Scientists think they are getting closer to finding the Higgs boson particle, as they speed particles around the Large Hadron Collider at near light-speed. Here, the lines represent possible paths of particles produced by collisions in the detector, as part of the ALICE experiment.

A few anomalous blips of data are giving scientists hope that the elusive Higgs boson, or "God" particle, might soon be found, though it's too early to say whether a discovery is imminent.
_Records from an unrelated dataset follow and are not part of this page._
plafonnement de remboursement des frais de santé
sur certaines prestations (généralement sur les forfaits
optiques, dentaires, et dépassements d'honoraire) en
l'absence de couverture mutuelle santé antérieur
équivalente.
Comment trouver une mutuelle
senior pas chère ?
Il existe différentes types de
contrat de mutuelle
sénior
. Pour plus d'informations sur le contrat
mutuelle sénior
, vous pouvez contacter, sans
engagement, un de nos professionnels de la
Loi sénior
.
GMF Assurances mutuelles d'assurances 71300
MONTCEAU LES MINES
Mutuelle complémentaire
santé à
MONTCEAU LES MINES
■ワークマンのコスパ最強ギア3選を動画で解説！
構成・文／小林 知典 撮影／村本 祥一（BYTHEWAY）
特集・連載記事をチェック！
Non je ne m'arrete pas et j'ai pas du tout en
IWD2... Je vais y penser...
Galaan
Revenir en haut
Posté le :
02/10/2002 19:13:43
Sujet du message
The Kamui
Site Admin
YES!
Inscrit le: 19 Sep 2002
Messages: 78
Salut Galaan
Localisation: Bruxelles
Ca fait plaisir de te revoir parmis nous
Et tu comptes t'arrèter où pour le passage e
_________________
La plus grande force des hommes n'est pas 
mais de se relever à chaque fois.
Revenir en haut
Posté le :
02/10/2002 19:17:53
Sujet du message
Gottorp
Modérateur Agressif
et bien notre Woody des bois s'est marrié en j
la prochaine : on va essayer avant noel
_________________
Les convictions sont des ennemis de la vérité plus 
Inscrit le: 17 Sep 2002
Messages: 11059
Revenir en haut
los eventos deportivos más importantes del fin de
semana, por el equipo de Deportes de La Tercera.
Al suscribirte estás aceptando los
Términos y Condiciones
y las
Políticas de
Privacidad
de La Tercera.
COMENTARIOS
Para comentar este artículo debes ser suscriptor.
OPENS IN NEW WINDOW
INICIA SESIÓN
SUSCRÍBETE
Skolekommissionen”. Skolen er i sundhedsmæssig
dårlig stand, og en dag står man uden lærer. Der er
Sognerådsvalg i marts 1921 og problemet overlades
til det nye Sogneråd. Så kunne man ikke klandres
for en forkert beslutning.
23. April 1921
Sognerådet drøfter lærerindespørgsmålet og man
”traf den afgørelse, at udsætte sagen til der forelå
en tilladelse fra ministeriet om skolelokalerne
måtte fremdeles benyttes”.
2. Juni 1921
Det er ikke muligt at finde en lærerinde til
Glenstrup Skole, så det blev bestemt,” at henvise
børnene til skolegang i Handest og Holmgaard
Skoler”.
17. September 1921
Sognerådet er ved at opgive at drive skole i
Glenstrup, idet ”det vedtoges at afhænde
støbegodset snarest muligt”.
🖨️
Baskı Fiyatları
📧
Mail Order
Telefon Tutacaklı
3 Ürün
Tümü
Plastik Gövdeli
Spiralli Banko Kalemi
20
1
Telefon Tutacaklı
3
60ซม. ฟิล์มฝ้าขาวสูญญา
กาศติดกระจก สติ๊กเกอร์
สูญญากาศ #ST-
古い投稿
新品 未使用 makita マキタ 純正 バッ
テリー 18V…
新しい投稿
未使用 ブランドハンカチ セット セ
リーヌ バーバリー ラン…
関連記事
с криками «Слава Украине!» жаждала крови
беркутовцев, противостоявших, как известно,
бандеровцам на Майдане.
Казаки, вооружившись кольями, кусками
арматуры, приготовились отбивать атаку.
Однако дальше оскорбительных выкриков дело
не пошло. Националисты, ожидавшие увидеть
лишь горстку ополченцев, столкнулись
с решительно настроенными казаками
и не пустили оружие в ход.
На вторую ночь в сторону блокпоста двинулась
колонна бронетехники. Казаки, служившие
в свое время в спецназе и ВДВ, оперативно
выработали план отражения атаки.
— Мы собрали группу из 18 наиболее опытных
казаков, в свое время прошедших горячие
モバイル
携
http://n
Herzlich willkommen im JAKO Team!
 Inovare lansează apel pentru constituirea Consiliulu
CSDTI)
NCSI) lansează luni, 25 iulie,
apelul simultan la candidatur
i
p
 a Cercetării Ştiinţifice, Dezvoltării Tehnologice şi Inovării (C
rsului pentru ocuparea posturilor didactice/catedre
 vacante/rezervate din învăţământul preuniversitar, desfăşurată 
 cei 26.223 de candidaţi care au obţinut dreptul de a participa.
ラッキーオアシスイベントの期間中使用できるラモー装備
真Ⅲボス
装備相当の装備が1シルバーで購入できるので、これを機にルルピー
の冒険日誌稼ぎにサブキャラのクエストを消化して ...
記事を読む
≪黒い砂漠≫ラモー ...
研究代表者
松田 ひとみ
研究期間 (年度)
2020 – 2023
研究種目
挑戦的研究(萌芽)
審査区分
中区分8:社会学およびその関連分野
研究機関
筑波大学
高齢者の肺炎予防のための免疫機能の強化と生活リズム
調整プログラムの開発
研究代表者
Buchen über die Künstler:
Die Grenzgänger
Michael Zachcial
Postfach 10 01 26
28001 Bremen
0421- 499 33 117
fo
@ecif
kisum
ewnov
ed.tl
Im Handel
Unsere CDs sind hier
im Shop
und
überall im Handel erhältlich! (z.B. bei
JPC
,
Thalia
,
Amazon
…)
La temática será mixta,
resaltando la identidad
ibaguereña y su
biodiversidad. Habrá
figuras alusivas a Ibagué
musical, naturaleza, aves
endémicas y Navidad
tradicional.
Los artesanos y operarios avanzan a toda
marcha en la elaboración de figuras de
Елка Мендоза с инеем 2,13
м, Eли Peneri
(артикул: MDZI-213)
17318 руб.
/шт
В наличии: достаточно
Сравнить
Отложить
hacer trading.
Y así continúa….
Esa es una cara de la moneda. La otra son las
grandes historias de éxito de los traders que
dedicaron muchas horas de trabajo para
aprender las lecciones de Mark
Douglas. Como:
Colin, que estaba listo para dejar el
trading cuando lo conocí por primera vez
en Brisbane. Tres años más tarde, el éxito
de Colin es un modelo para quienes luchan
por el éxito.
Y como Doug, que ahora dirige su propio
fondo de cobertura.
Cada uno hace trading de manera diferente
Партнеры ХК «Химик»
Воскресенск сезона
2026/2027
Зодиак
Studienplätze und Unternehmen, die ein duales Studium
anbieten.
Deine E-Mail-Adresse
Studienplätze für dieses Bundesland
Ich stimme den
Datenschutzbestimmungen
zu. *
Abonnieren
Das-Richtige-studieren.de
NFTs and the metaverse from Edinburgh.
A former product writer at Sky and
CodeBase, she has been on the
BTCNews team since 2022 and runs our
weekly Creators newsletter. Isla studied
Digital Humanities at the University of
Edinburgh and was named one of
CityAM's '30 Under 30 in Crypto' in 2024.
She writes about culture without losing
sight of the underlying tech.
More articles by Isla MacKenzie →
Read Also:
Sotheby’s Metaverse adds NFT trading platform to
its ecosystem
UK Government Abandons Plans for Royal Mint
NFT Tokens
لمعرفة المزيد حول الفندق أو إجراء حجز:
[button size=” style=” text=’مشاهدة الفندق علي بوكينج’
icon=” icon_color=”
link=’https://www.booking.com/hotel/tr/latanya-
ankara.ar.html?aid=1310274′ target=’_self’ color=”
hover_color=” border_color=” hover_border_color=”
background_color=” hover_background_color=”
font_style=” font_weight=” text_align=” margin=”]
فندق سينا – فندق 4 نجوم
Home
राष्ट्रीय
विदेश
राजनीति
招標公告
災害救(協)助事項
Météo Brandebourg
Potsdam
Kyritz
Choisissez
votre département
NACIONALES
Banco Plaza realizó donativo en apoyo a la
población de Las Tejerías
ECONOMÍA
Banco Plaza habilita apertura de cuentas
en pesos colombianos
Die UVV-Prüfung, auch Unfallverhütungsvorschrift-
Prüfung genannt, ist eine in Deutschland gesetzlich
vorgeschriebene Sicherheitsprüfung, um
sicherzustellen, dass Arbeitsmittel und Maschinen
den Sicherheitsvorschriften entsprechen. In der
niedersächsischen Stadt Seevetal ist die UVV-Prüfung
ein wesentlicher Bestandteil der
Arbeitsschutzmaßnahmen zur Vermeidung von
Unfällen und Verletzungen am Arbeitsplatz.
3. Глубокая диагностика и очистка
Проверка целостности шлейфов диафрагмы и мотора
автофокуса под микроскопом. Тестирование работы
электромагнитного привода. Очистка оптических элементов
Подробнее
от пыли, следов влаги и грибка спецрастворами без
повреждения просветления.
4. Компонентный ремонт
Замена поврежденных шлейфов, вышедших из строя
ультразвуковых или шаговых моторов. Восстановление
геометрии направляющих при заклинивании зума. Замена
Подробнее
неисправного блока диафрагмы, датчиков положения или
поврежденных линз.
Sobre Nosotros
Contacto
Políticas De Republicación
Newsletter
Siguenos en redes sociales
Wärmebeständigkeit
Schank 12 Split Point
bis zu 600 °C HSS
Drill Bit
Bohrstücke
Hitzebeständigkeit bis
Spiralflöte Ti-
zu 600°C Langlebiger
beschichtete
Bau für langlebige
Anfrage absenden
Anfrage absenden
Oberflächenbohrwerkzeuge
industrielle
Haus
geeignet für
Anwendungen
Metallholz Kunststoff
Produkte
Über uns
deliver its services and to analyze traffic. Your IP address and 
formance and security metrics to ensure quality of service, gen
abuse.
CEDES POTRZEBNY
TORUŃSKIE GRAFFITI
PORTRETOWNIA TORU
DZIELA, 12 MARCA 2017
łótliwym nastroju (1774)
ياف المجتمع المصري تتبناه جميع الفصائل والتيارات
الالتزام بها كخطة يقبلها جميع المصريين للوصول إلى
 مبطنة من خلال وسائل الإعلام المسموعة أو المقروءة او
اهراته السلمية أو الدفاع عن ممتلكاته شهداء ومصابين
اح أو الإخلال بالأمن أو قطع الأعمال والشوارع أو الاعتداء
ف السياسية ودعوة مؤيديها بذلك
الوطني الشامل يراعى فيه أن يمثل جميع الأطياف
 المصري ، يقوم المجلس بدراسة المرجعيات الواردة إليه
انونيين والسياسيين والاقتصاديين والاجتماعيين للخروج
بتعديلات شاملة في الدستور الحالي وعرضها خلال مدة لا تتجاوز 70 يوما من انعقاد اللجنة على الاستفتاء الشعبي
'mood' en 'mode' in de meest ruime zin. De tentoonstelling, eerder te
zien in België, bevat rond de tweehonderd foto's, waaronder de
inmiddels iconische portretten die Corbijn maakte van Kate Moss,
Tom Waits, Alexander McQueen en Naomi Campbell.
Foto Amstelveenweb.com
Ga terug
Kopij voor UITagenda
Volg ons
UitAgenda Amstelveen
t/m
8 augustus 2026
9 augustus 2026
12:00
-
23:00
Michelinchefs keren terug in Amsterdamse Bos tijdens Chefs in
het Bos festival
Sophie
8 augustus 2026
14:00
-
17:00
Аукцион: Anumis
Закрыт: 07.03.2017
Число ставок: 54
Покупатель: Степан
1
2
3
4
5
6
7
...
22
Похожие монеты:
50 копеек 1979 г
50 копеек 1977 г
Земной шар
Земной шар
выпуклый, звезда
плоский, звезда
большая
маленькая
Researchers presented their findings at the International Europhysics Conference on High-Energy Physics in Grenoble, France. According to The Guardian newspaper, two independent teams at the European Organization for Nuclear Research's (CERN) Large Hadron Collider (LHC) reported strange data spikes that could hint at the existence of the Higgs boson particle. The LHC, a 17-mile (27-kilometer) long underground circular tunnel near Geneva, was built in large part to hunt out the Higgs boson particle. According to the Standard Model, the theory of physics that explains the dynamics of subatomic particles, the Higgs boson is the particle thought to give mass to all particles. By smashing particles into each other at close to the speed of light in the LHC, scientists can break those particles down into more mysterious particles that are impossible to observe any other way.

One of these particles, the Higgs boson, would be a big "get" for physics, because particles with mass are an integral component of the physical world. The particle's ability to explain so much about the universe earned it the moniker the "God particle."